O Happy Fault!

thought-for-sundayFrom the desk of Fr. Ignatius Waters, cp

Sunday, 25th June 2017




 I love what we sing at the Easter Vigil: “O Happy fault, O necessary sin of Adam, which gained for us so great a Redeemer.” Isn’t that’s the best ‘good news’ you could ever hear – that a fault could be happy, that a sin could be necessary. Wouldn’t you wish you knew that when you were young and always seemed to be doing the wrong thing instead of the right thing? How great to be able to say, “O, but this is a happy fault; this is a necessary sin!”

 I also love this letter to God written by a young girl called Beth: “Dear God, why didn’t you tell Eve not to trust the snake? Then she wouldn’t have eaten that stupid apple. Did you secretly want her to eat it? Yours sincerely, Beth.”

What a marvellous question! What wisdom in a young child!  How poor and deprived we would be if we couldn’t see God in the human flesh and blood of Jesus! What a happy outcome from such a happy fault!
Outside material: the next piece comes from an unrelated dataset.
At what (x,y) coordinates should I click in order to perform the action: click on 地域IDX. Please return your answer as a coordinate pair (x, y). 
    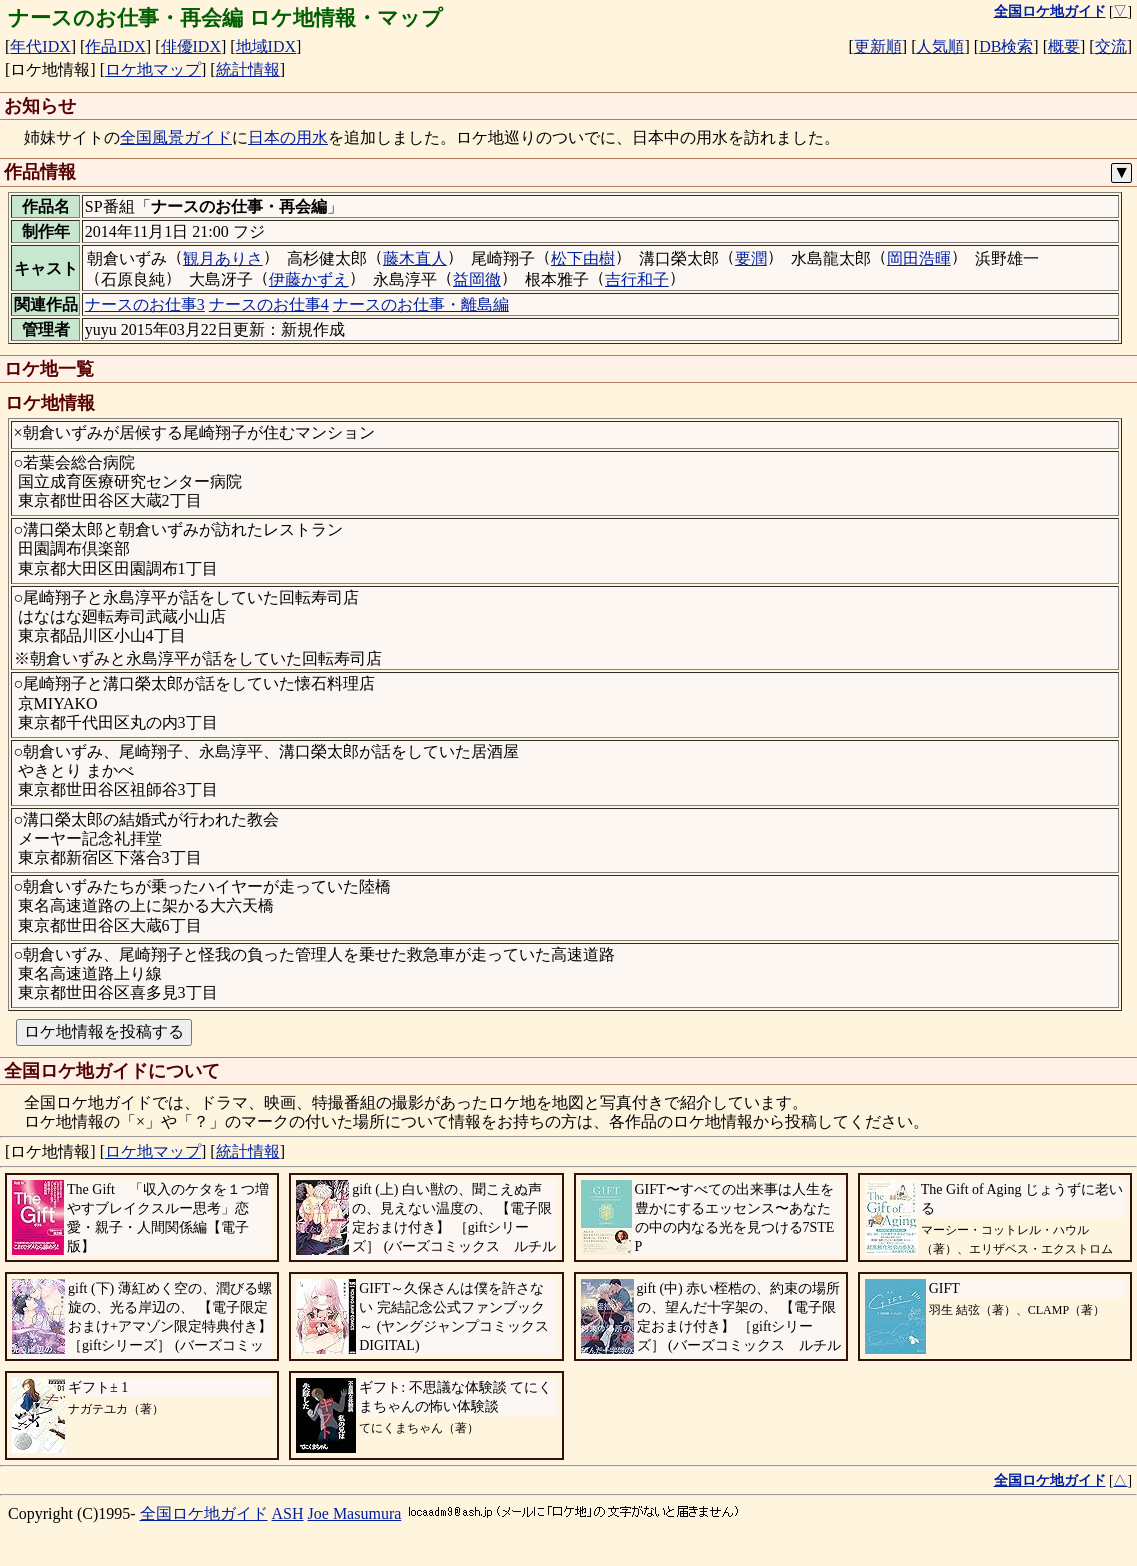     Looking at the image, I should click on (266, 46).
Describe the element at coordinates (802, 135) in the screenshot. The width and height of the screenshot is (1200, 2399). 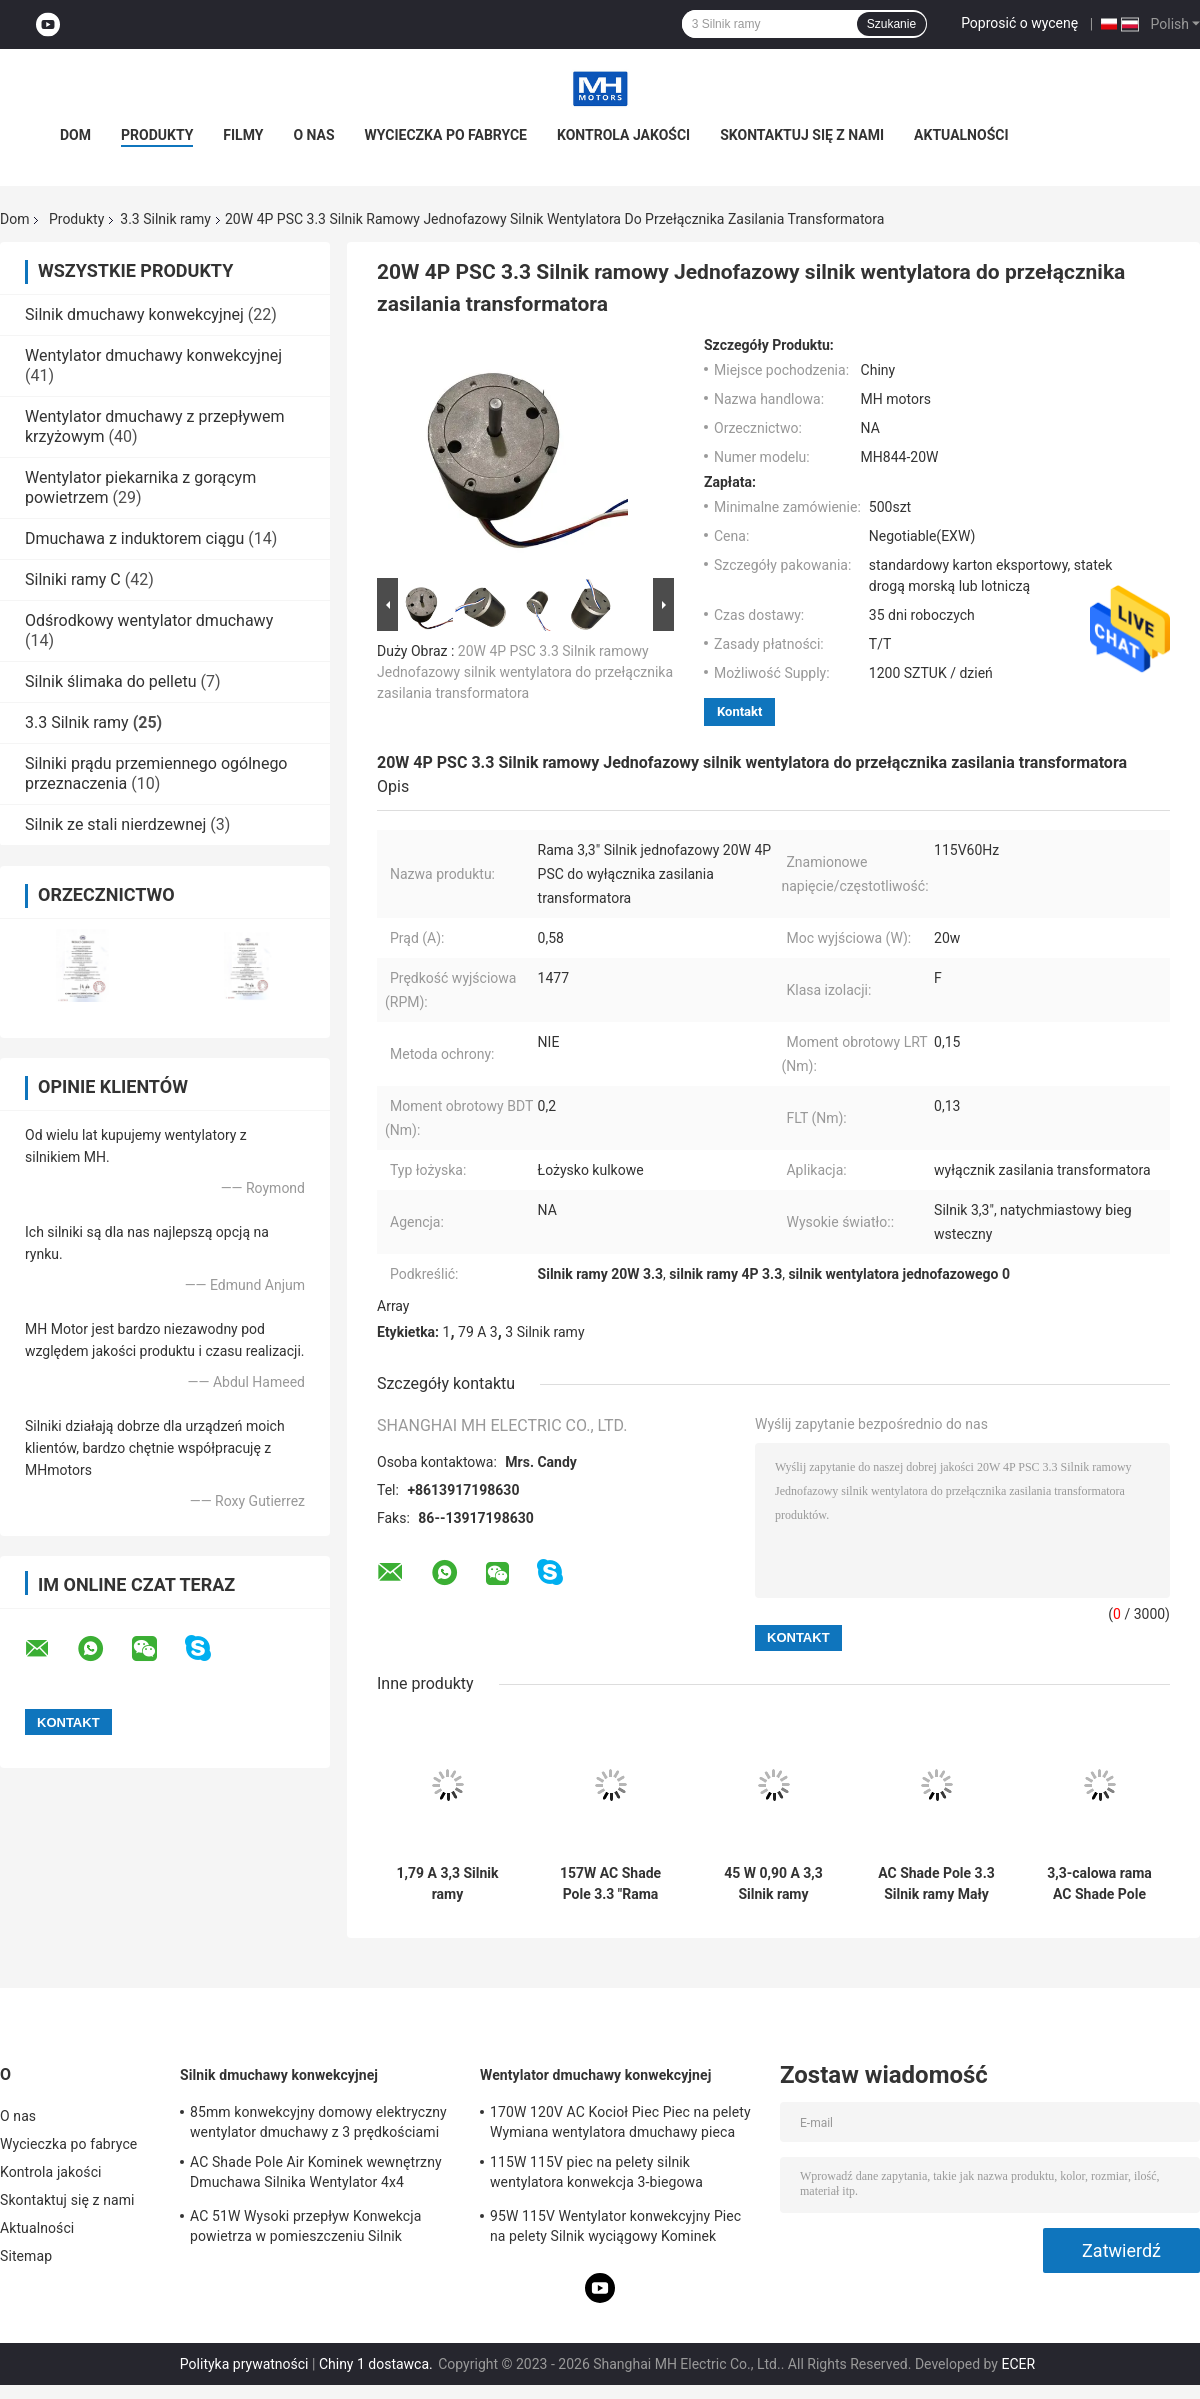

We heard about the Original Sin or the Fall very early in life. It was seen as the beginning and cause of all the other sins down the ages. We were not to blame for it but we inherited the results of it. What we call the Fall (Genesis 3) is not something that happened in one historical moment to Adam and Eve. It’s something that happens in all moments and all lives. It must happen and will happen to all of us. The English mystic Julian of Norwich said, “First the fall, then the recovery from the fall, and both are the mercy of God.” It is in falling down that we learn almost everything that matters spiritually. As many of the parables seem to say, you have to lose it (or know you don’t have it) before you can find it and celebrate it. (Luke 15).

Did you get round to googling ‘Garvan Byrne’ at Easter time? Garvan was born on 20th March 1973 with a very rare kind of fatal bone marrow disease with the result he didn’t grow after five years of age. So his words of wisdom, which would have been remarkable coming from an adult, were all the more extraordinary because they seemed to be coming from a five year old child!  He died 16th April in 1985, just two months after a video was made of an interview with him. His mother marvelled at his deep faith and peace in facing suffering and death. She admitted so honestly that she couldn’t explain where his strength and peace came from.  She also said she would love to have what he had. “I’m searching for it,” she said, “I want it, but I still haven’t got it.”

It’s what we are all longing for, searching for often without full realizing it. “Like the deer that yearns for running streams, so my soul is yearning for you, my God.”